> [Materials provided]
--- START ---

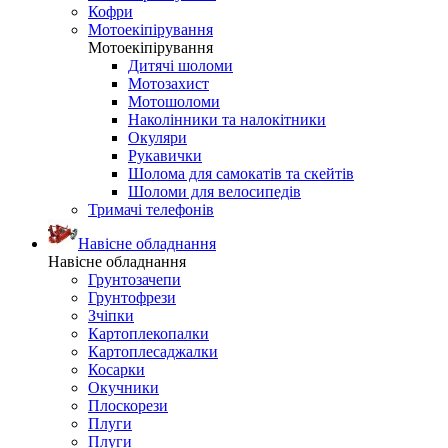
Кофри
Мотоекіпірування
Мотоекіпірування
Дитячі шоломи
Мотозахист
Мотошоломи
Наколінники та налокітники
Окуляри
Рукавички
Шолома для самокатів та скейтів
Шоломи для велосипедів
Тримачі телефонів
Навісне обладнання
Навісне обладнання
Грунтозачепи
Грунтофрези
Зчіпки
Картоплекопалки
Картоплесаджалки
Косарки
Окучники
Плоскорези
Плуги
Плуги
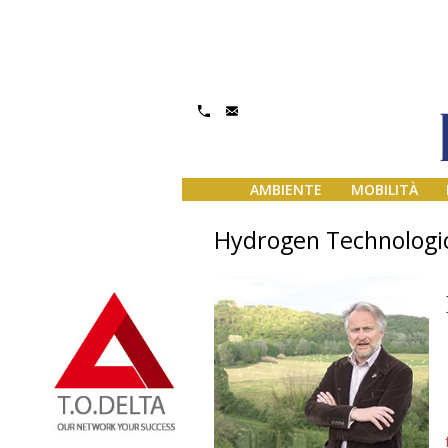
AMBIENTE
MOBILITÀ
Hydrogen Technologic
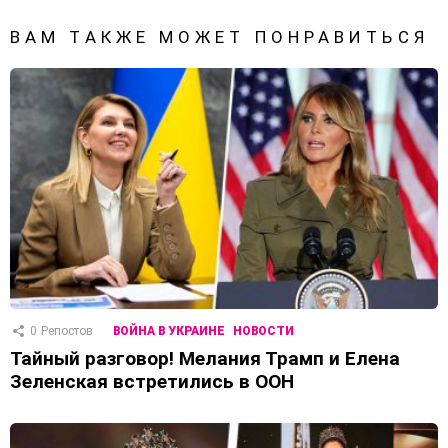
ВАМ ТАКЖЕ МОЖЕТ ПОНРАВИТЬСЯ
0
Репостов
ВОЙНА В УКРАИНЕ
НОВОСТИ
Тайный разговор! Мелания Трамп и Елена
Зеленская встретились в ООН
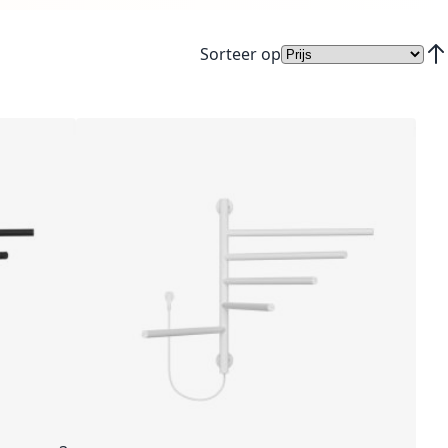
Sorteer op
Van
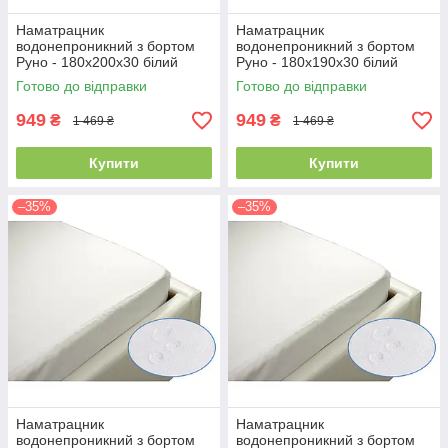
Наматрацник
Наматрацник
водонепроникний з бортом
водонепроникний з бортом
Руно - 180x200x30 білий
Руно - 180x190x30 білий
(21384)
(21389)
Готово до відправки
Готово до відправки
949
949
₴
₴
1 469 ₴
1 469 ₴
Купити
Купити
–35%
–35%
Наматрацник
Наматрацник
водонепроникний з бортом
водонепроникний з бортом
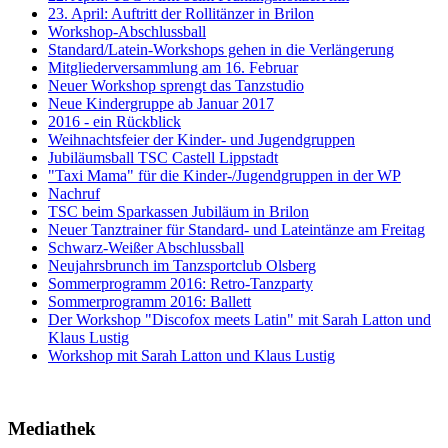
23. April: Auftritt der Rollitänzer in Brilon
Workshop-Abschlussball
Standard/Latein-Workshops gehen in die Verlängerung
Mitgliederversammlung am 16. Februar
Neuer Workshop sprengt das Tanzstudio
Neue Kindergruppe ab Januar 2017
2016 - ein Rückblick
Weihnachtsfeier der Kinder- und Jugendgruppen
Jubiläumsball TSC Castell Lippstadt
"Taxi Mama" für die Kinder-/Jugendgruppen in der WP
Nachruf
TSC beim Sparkassen Jubiläum in Brilon
Neuer Tanztrainer für Standard- und Lateintänze am Freitag
Schwarz-Weißer Abschlussball
Neujahrsbrunch im Tanzsportclub Olsberg
Sommerprogramm 2016: Retro-Tanzparty
Sommerprogramm 2016: Ballett
Der Workshop "Discofox meets Latin" mit Sarah Latton und
Klaus Lustig
Workshop mit Sarah Latton und Klaus Lustig
Mediathek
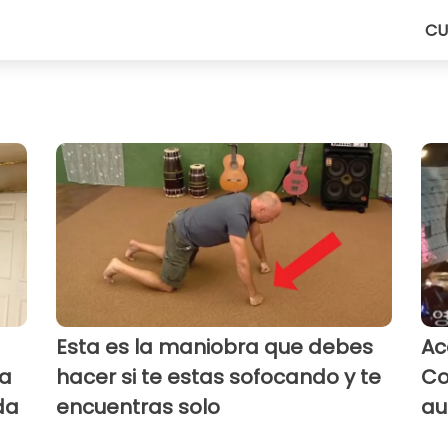
CU
Esta es la maniobra que debes
Ac
la
hacer si te estas sofocando y te
Co
da
encuentras solo
au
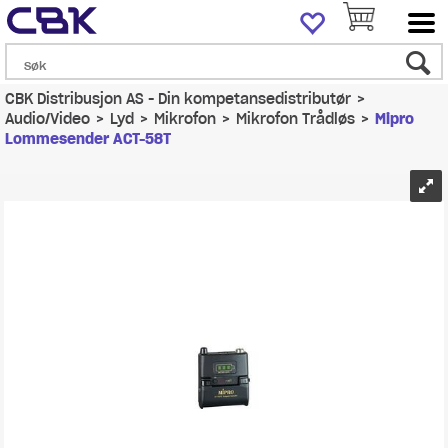
CBK Distribusjon AS - Din kompetansedistributør
>
Audio/Video
>
Lyd
>
Mikrofon
>
Mikrofon Trådløs
>
Mipro
Lommesender ACT-58T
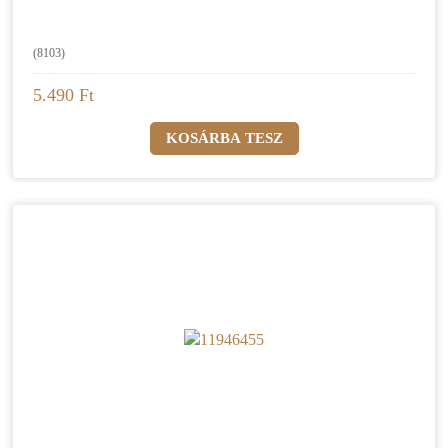
(8103)
5.490 Ft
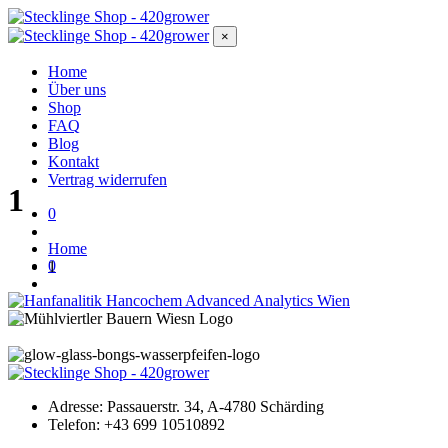
×
Home
Über uns
Shop
FAQ
Blog
Kontakt
Vertrag widerrufen
1
0
Home
0
1
Adresse:
Passauerstr. 34, A-4780 Schärding
Telefon:
+43 699 10510892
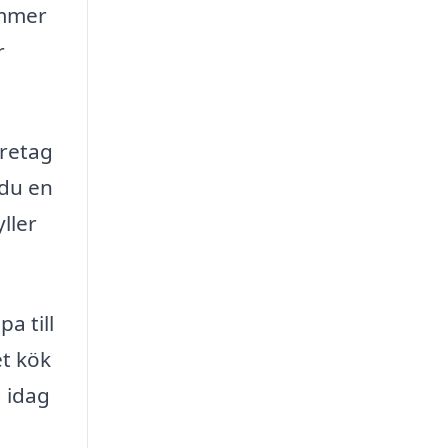
ommer
r
öretag
 du en
ller
a till
et kök
g idag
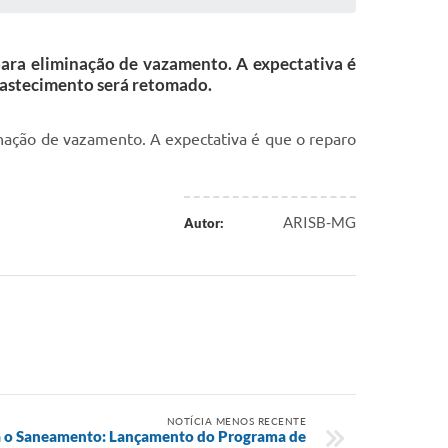
para eliminação de vazamento. A expectativa é
abastecimento será retomado.
inação de vazamento. A expectativa é que o reparo
ARISB-MG
Autor:
NOTÍCIA MENOS RECENTE
 o Saneamento: Lançamento do Programa de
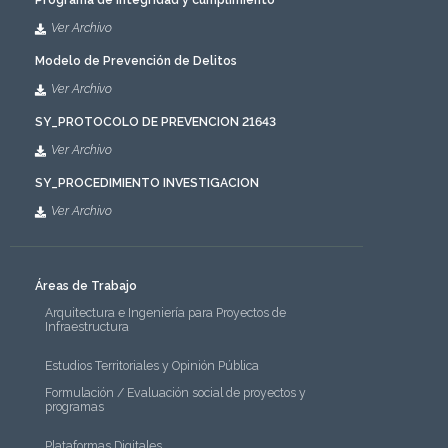
Programa de integridad y cumplimiento
Ver Archivo
Modelo de Prevención de Delitos
Ver Archivo
SY_PROTOCOLO DE PREVENCION 21643
Ver Archivo
SY_PROCEDIMIENTO INVESTIGACION
Ver Archivo
Áreas de Trabajo
Arquitectura e Ingeniería para Proyectos de
Infraestructura
Estudios Territoriales y Opinión Pública
Formulación / Evaluación social de proyectos y
programas
Plataformas Digitales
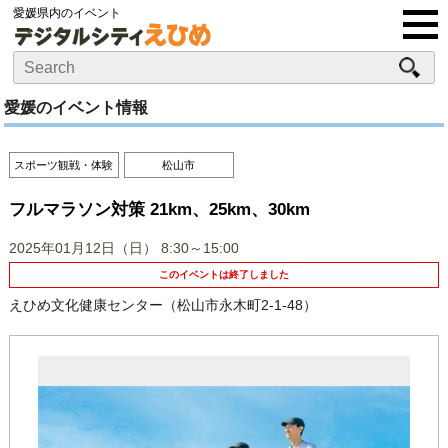
愛媛県内のイベント
愛媛のイベント情報
スポーツ観戦・体験
松山市
フルマラソン対策 21km、25km、30km
2025年01月12日（日）
8:30～15:00
このイベントは終了しました
えひめ文化健康センター（松山市永木町2-1-48）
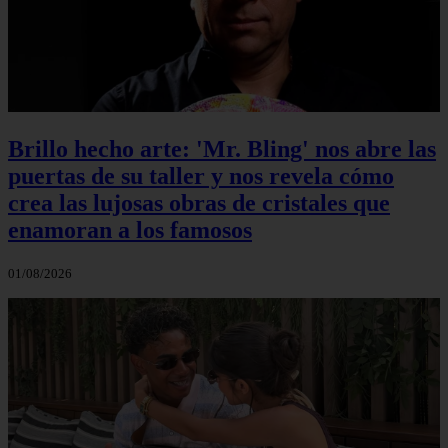
Brillo hecho arte: 'Mr. Bling' nos abre las
puertas de su taller y nos revela cómo
crea las lujosas obras de cristales que
enamoran a los famosos
01/08/2026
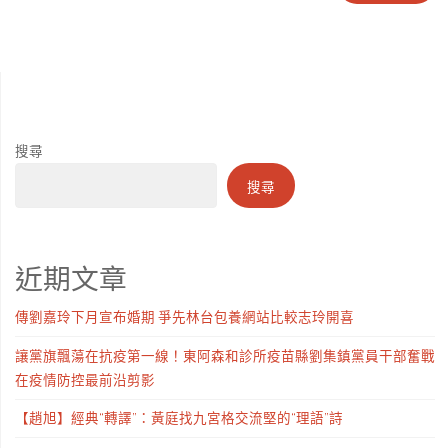
搜尋
搜尋
近期文章
傳劉嘉玲下月宣布婚期 爭先林台包養網站比較志玲開喜
讓黨旗飄蕩在抗疫第一線！東阿森和診所疫苗縣劉集鎮黨員干部奮戰
在疫情防控最前沿剪影
【趙旭】經典“轉譯”：黃庭找九宮格交流堅的“理語”詩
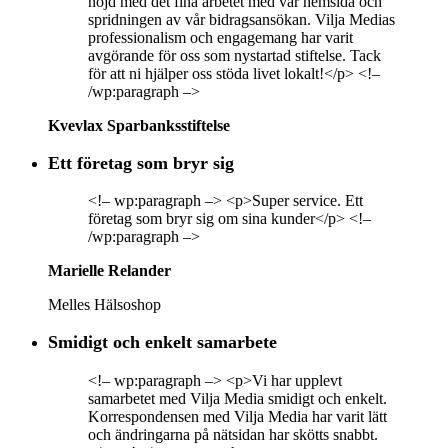
nöjd med det fina arbetet med vår hemsida och
spridningen av vår bidragsansökan. Vilja Medias
professionalism och engagemang har varit
avgörande för oss som nystartad stiftelse. Tack
för att ni hjälper oss stöda livet lokalt!</p> <!–
/wp:paragraph –>
Kvevlax Sparbanksstiftelse
Ett företag som bryr sig
<!– wp:paragraph –> <p>Super service. Ett
företag som bryr sig om sina kunder</p> <!–
/wp:paragraph –>
Marielle Relander
Melles Hälsoshop
Smidigt och enkelt samarbete
<!– wp:paragraph –> <p>Vi har upplevt
samarbetet med Vilja Media smidigt och enkelt.
Korrespondensen med Vilja Media har varit lätt
och ändringarna på nätsidan har skötts snabbt.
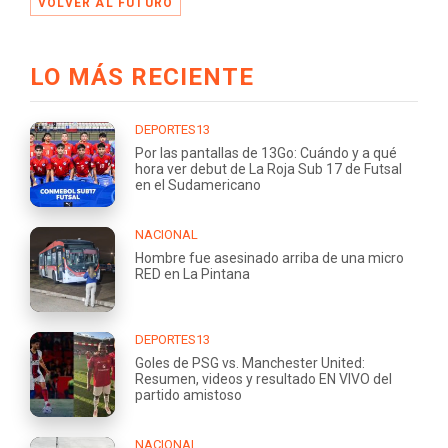
VOLVER AL FUTURO
LO MÁS RECIENTE
DEPORTES13
Por las pantallas de 13Go: Cuándo y a qué
hora ver debut de La Roja Sub 17 de Futsal
en el Sudamericano
NACIONAL
Hombre fue asesinado arriba de una micro
RED en La Pintana
DEPORTES13
Goles de PSG vs. Manchester United:
Resumen, videos y resultado EN VIVO del
partido amistoso
NACIONAL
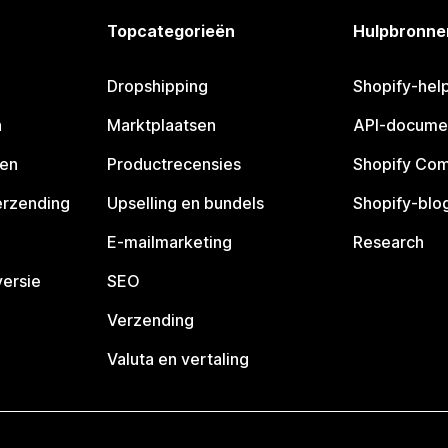
Topcategorieën
Hulpbronne
Dropshipping
Shopify-hel
n
Marktplaatsen
API-docume
pen
Productrecensies
Shopify Co
erzending
Upselling en bundels
Shopify-blo
E-mailmarketing
Research
ersie
SEO
Verzending
Valuta en vertaling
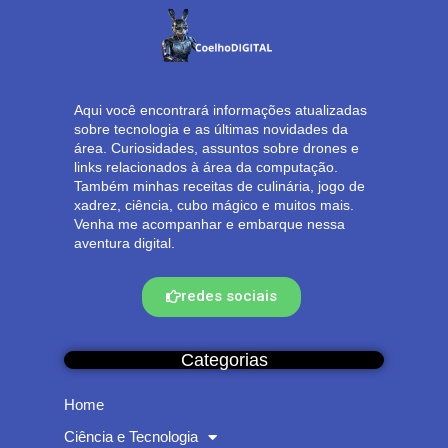
Aqui você encontrará informações atualizadas
sobre tecnologia e as últimas novidades da
área. Curiosidades, assuntos sobre drones e
links relacionados à área da computação.
Também minhas receitas de culinária, jogo de
xadrez, ciência, cubo mágico e muitos mais.
Venha me acompanhar e embarque nessa
aventura digital.
redes sociais
Categorias
Home
Ciência e Tecnologia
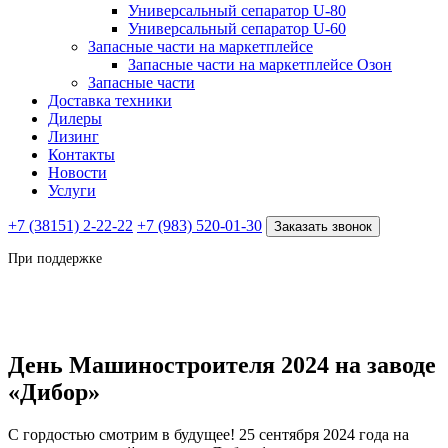
Универсальный сепаратор U-80
Универсальный сепаратор U-60
Запасные части на маркетплейсе
Запасные части на маркетплейсе Озон
Запасные части
Доставка техники
Дилеры
Лизинг
Контакты
Новости
Услуги
+7 (38151) 2-22-22
+7 (983) 520-01-30
Заказать звонок
При поддержке
День Машиностроителя 2024 на заводе
«Дибор»
С гордостью смотрим в будущее! 25 сентября 2024 года на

--- END ---

> [What you are asked to do] Your answer must be an exact copy of the records above, with every picture left out.

> [Worked solution]
Кофри
Мотоекіпірування
Мотоекіпірування
Дитячі шоломи
Мотозахист
Мотошоломи
Наколінники та налокітники
Окуляри
Рукавички
Шолома для самокатів та скейтів
Шоломи для велосипедів
Тримачі телефонів
Навісне обладнання
Навісне обладнання
Грунтозачепи
Грунтофрези
Зчіпки
Картоплекопалки
Картоплесаджалки
Косарки
Окучники
Плоскорези
Плуги
Плуги
AMBIENTE
MOBILITÀ
Hydrogen Technologic
ВАМ ТАКЖЕ МОЖЕТ ПОНРАВИТЬСЯ
0
Репостов
ВОЙНА В УКРАИНЕ
НОВОСТИ
Тайный разговор! Мелания Трамп и Елена
Зеленская встретились в ООН
Sorteer op
Van
Наматрацник
Наматрацник
водонепроникний з бортом
водонепроникний з бортом
Руно - 180x200x30 білий
Руно - 180x190x30 білий
(21384)
(21389)
Готово до відправки
Готово до відправки
949
949
₴
₴
1 469 ₴
1 469 ₴
Купити
Купити
–35%
–35%
Наматрацник
Наматрацник
водонепроникний з бортом
водонепроникний з бортом
23. April: Auftritt der Rollitänzer in Brilon
Workshop-Abschlussball
Standard/Latein-Workshops gehen in die Verlängerung
Mitgliederversammlung am 16. Februar
Neuer Workshop sprengt das Tanzstudio
Neue Kindergruppe ab Januar 2017
2016 - ein Rückblick
Weihnachtsfeier der Kinder- und Jugendgruppen
Jubiläumsball TSC Castell Lippstadt
"Taxi Mama" für die Kinder-/Jugendgruppen in der WP
Nachruf
TSC beim Sparkassen Jubiläum in Brilon
Neuer Tanztrainer für Standard- und Lateintänze am Freitag
Schwarz-Weißer Abschlussball
Neujahrsbrunch im Tanzsportclub Olsberg
Sommerprogramm 2016: Retro-Tanzparty
Sommerprogramm 2016: Ballett
Der Workshop "Discofox meets Latin" mit Sarah Latton und
Klaus Lustig
Workshop mit Sarah Latton und Klaus Lustig
Mediathek
CU
Esta es la maniobra que debes
Ac
la
hacer si te estas sofocando y te
Co
da
encuentras solo
au
CBK Distribusjon AS - Din kompetansedistributør
>
Audio/Video
>
Lyd
>
Mikrofon
>
Mikrofon Trådløs
>
Mipro
Lommesender ACT-58T
(8103)
5.490 Ft
×
Home
Über uns
Shop
FAQ
Blog
Kontakt
Vertrag widerrufen
1
0
Home
0
1
Adresse:
Passauerstr. 34, A-4780 Schärding
Telefon:
+43 699 10510892
ommer
r
öretag
 du en
ller
a till
et kök
g idag
para eliminação de vazamento. A expectativa é
abastecimento será retomado.
inação de vazamento. A expectativa é que o reparo
ARISB-MG
Autor:
NOTÍCIA MENOS RECENTE
 o Saneamento: Lançamento do Programa de
Programa de integridad y cumplimiento
Ver Archivo
Modelo de Prevención de Delitos
Ver Archivo
SY_PROTOCOLO DE PREVENCION 21643
Ver Archivo
SY_PROCEDIMIENTO INVESTIGACION
Ver Archivo
Áreas de Trabajo
Arquitectura e Ingeniería para Proyectos de
Infraestructura
Estudios Territoriales y Opinión Pública
Formulación / Evaluación social de proyectos y
programas
Plataformas Digitales
愛媛県内のイベント
愛媛のイベント情報
スポーツ観戦・体験
松山市
フルマラソン対策 21km、25km、30km
2025年01月12日（日）
8:30～15:00
このイベントは終了しました
えひめ文化健康センター（松山市永木町2-1-48）
Brillo hecho arte: 'Mr. Bling' nos abre las
puertas de su taller y nos revela cómo
crea las lujosas obras de cristales que
enamoran a los famosos
01/08/2026
搜尋
搜尋
近期文章
傳劉嘉玲下月宣布婚期 爭先林台包養網站比較志玲開喜
讓黨旗飄蕩在抗疫第一線！東阿森和診所疫苗縣劉集鎮黨員干部奮戰
在疫情防控最前沿剪影
【趙旭】經典“轉譯”：黃庭找九宮格交流堅的“理語”詩
nöjd med det fina arbetet med vår hemsida och
spridningen av vår bidragsansökan. Vilja Medias
professionalism och engagemang har varit
avgörande för oss som nystartad stiftelse. Tack
för att ni hjälper oss stöda livet lokalt!</p> <!–
/wp:paragraph –>
Kvevlax Sparbanksstiftelse
Ett företag som bryr sig
<!– wp:paragraph –> <p>Super service. Ett
företag som bryr sig om sina kunder</p> <!–
/wp:paragraph –>
Marielle Relander
Melles Hälsoshop
Smidigt och enkelt samarbete
<!– wp:paragraph –> <p>Vi har upplevt
samarbetet med Vilja Media smidigt och enkelt.
Korrespondensen med Vilja Media har varit lätt
och ändringarna på nätsidan har skötts snabbt.
VOLVER AL FUTURO
LO MÁS RECIENTE
DEPORTES13
Por las pantallas de 13Go: Cuándo y a qué
hora ver debut de La Roja Sub 17 de Futsal
en el Sudamericano
NACIONAL
Hombre fue asesinado arriba de una micro
RED en La Pintana
DEPORTES13
Goles de PSG vs. Manchester United:
Resumen, videos y resultado EN VIVO del
partido amistoso
NACIONAL
Topcategorieën
Hulpbronne
Dropshipping
Shopify-hel
n
Marktplaatsen
API-docume
pen
Productrecensies
Shopify Co
erzending
Upselling en bundels
Shopify-blo
E-mailmarketing
Research
ersie
SEO
Verzending
Valuta en vertaling
Aqui você encontrará informações atualizadas
sobre tecnologia e as últimas novidades da
área. Curiosidades, assuntos sobre drones e
links relacionados à área da computação.
Também minhas receitas de culinária, jogo de
xadrez, ciência, cubo mágico e muitos mais.
Venha me acompanhar e embarque nessa
aventura digital.
redes sociais
Categorias
Home
Ciência e Tecnologia
Универсальный сепаратор U-80
Универсальный сепаратор U-60
Запасные части на маркетплейсе
Запасные части на маркетплейсе Озон
Запасные части
Доставка техники
Дилеры
Лизинг
Контакты
Новости
Услуги
+7 (38151) 2-22-22
+7 (983) 520-01-30
Заказать звонок
При поддержке
День Машиностроителя 2024 на заводе
«Дибор»
С гордостью смотрим в будущее! 25 сентября 2024 года на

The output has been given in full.